Problem to solve:
Print out each record below, unaltered and complete, without its images.

----------

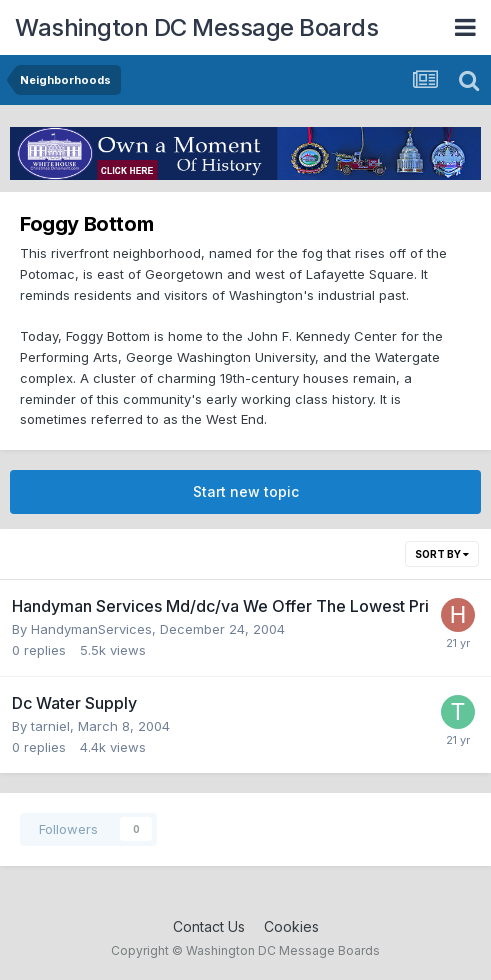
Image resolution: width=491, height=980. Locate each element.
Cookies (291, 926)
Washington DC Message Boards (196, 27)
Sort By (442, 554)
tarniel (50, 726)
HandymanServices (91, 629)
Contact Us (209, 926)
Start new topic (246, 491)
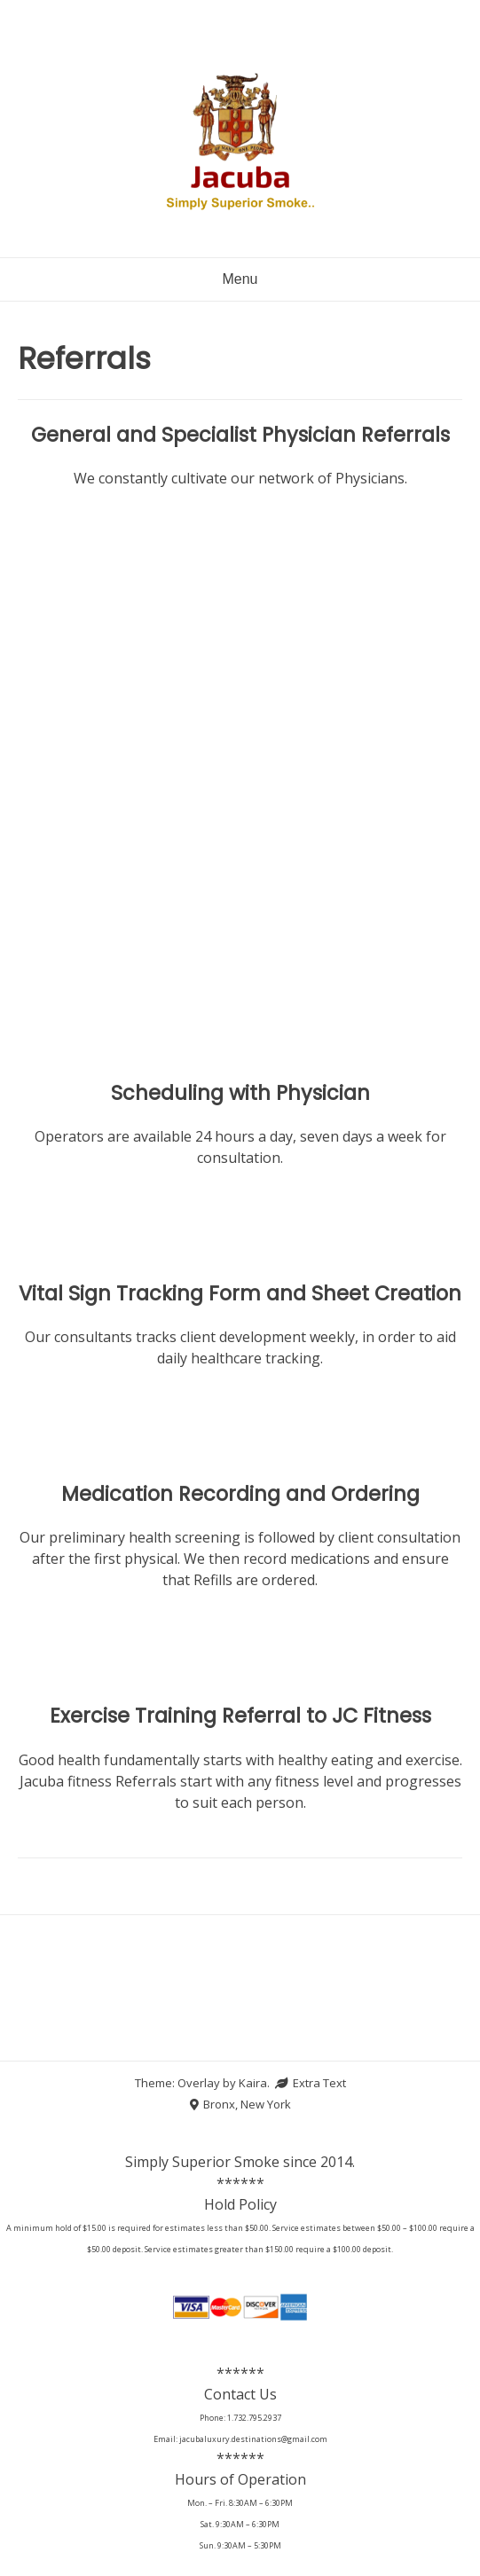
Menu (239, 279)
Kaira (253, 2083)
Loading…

----------

Answer box:
Image resolution: width=491, height=980. Locate each element.
Cookies (291, 926)
Washington DC Message Boards (196, 27)
Sort By (442, 554)
tarniel (50, 726)
HandymanServices (91, 629)
Contact Us (209, 926)
Start new topic (246, 491)
Menu (239, 279)
Kaira (253, 2083)
Loading…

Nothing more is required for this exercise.